I’ve written and lectured for many years about the essential concept of simplicity in trying lawsuits. Extensive research has demonstrated repeatedly that the message must be simple and consistent. The rule of three, that is that lists should not be longer than three points, is based upon this concept. Trial lawyers must consistently discipline themselves to making the message simple. A consistent theme with a simple message is a fundamental part of communication.

A recent trial illustrates this point. On November 6 James Stewart, a writer for the New York Times, published in the Times an article entitled “Dewey’s Jury’s Deadlock Exposes a System’s Flaws.” The article was about criminal charges of  financial fraud against senior partners in what was one of New York’s most prominent law firms after it financially collapsed. The trial lasted 4 ½ months. The jury of seven women and five men deliberated for 21 days only to be unable to render any verdict on the 93 counts. The jury was dismissed as deadlocked.

The information about the jury deliberation has lessons for us. It turns out they were unable to agree on even the most basic definitions due to the complexity of the prosecutions trial approach. They sent a note to the judge asking for an explanation of what it means to “deliberate.” They expressed confusion over the concept of burden of proof . They debated irrelevant issues like why two of the defendants had such deep suntan’s. There was a great deal of hostility in the jury room.Some jurors refused to budge or explain their positions. Others seem to change their minds constantly. Some jurors close their eyes and refuse to listen when other jurors spoke. In that regard, we know that given complex messages, jurors first try to understand, then they become angry and stop listening. These  are angry jurors because the message is too complex and not understood.

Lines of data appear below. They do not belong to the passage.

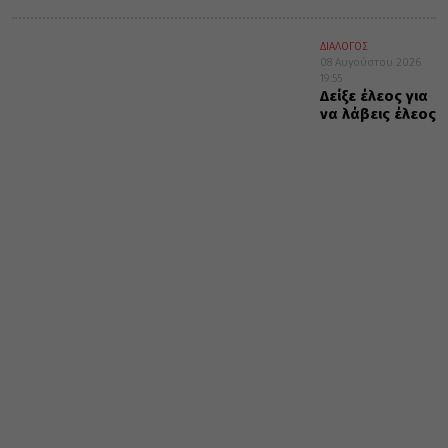
ΔΙΑΛΟΓΟΣ
08 Αυγούστου 2026
19:55
Δείξε έλεος για
να λάβεις έλεος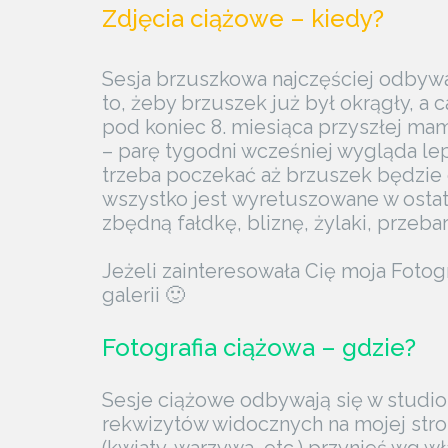
Zdjęcia ciążowe – kiedy?
Sesja brzuszkowa najczęściej odbywa
to, żeby brzuszek już był okrągły, a 
pod koniec 8. miesiąca przyszłej mam
– parę tygodni wcześniej wygląda lep
trzeba poczekać aż brzuszek będzie o
wszystko jest wyretuszowane w ostat
zbędną fałdkę, bliznę, żylaki, przeba
Jeżeli zainteresowała Cię moja Foto
galerii 🙂
Fotografia ciążowa – gdzie?
Sesje ciążowe odbywają się w studi
rekwizytów widocznych na mojej stroni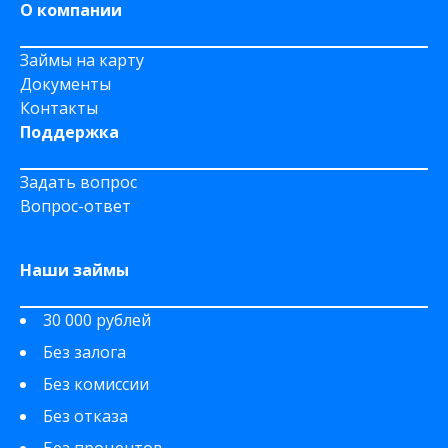
О компании
Займы на карту
Документы
Контакты
Поддержка
Задать вопрос
Вопрос-ответ
Наши займы
30 000 рублей
Без залога
Без комиссии
Без отказа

The law required a unanimous decision. It turns out however that preliminary  votes on the most serious charges were 11 to 1 not guilty for one defendant, 10 to 2 not guilty for another and 7-5 guilty for a third defendant. The writer consulted with a professor of psychology at Indiana University and author of the book “jury decision-making.” The expert noted regarding the preliminary vote count, that extensive research suggests that two thirds is a critical mass and getting a verdict. “In other words, nine or more jurors can often get the holdouts to join the majority. But, with four or more jurors, they receive enough reinforcement from fellow jurors to stand their ground. That’s where you tend to get hung juries.”

The professor noted that while prosecutors tend to like multiple counts hoping something will stick- there were 150 in this case – too many resulted in confusion. He also promoted the virtue of simplicity. He quoted one of the jurors to illustrate this. The juror had said: “I just wanted the prosecution to give it to me and one sentence.” The professor pointed out:

“They’re hungering for a story to tie together all these disparate facts. That’s very consistent with how scholars think about juries and jury trials. Trials are like movies. There is a plot, and if the plot doesn’t make sense, jurors get confused.”

The lesson here seems obvious. 4 1/2 months of trial involving 150 counts of felony charges is destined for deadlock unless the prosecution is successful in simplifying the issues. Frankly I don’t know how one would simplify issues involving 150 counts. I’d say this case was destined for failure before it ever started. Let’s resolve to be short, simple and to the point in all of our communications with juries.